Search code examples
pythonpandasdataframevariable-length

Total length of elements, and subsets, in a pandas dataframe


How I can count the total elements in a dataframe, including the subset, and put the result in the new column?

import pandas as pd
x = pd.Series([[1, (2,5,6)], [2, (3,4)], [3, 4], [(5,6), (7,8,9)]], \
              index=range(1, len(x)+1))
df = pd.DataFrame({'A': x})

I tried with the following code but it gives 2 in each of row:

df['Length'] = df['A'].apply(len)

print(df)

                         A  Length
    1       [1, (2, 5, 6)]       2
    2          [2, (3, 4)]       2
    3               [3, 4]       2
    4  [(5, 6), (7, 8, 9)]       2

However, what I want to get is as follow:

                         A  Length
    1       [1, (2, 5, 6)]       4
    2          [2, (3, 4)]       3
    3               [3, 4]       2
    4  [(5, 6), (7, 8, 9)]       5

thanks


Solution

  • Given:

    import pandas as pd
    x = pd.Series([[1, (2,5,6)], [2, (3,4)], [3, 4], [(5,6), (7,8,9)]])
    df = pd.DataFrame({'A': x}) 
    

    You can write a recursive generator that will yield 1 for each nested element that is not iterable.

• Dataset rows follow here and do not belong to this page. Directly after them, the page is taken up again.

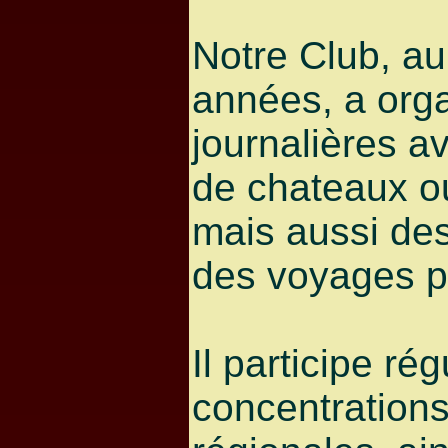
Notre Club, au
années, a orga
journalières a
de chateaux ou
mais aussi des
des voyages pl
Il participe ré
concentration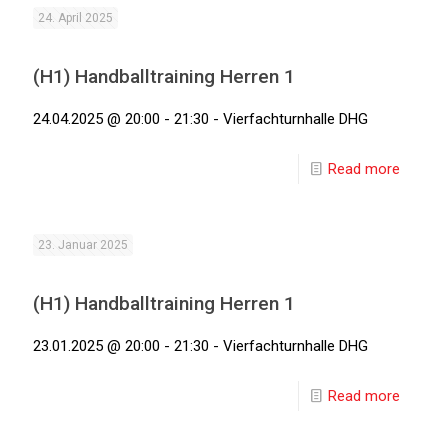
24. April 2025
(H1) Handballtraining Herren 1
24.04.2025 @ 20:00 - 21:30 - Vierfachturnhalle DHG
Read more
23. Januar 2025
(H1) Handballtraining Herren 1
23.01.2025 @ 20:00 - 21:30 - Vierfachturnhalle DHG
Read more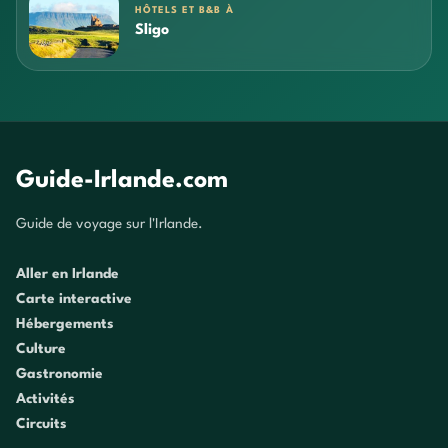
HÔTELS ET B&B À
Sligo
Guide-Irlande.com
Guide de voyage sur l'Irlande.
Aller en Irlande
Carte interactive
Hébergements
Culture
Gastronomie
Activités
Circuits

Something along these lines:

    import collections 
    
    def glen(LoS):
        def iselement(e):
            return not(isinstance(e, collections.Iterable) and not isinstance(e, str))
        for el in LoS:
            if iselement(el):
                yield 1
            else:
                for sub in glen(el): yield sub    
    
    df['Length'] = df['A'].apply(lambda e: sum(glen(e)))
    

    Yielding:

    >>> df
                         A  Length
    0       [1, (2, 5, 6)]       4
    1          [2, (3, 4)]       3
    2               [3, 4]       2
    3  [(5, 6), (7, 8, 9)]       5
    

    That will work in Python 2 or 3. With Python 3.3 or later, you can use yield from to replace the loop:

    def glen(LoS):
        def iselement(e):
            return not(isinstance(e, collections.Iterable) and not isinstance(e, str))
        for el in LoS:
            if iselement(el):
                yield 1
            else:
                yield from glen(el)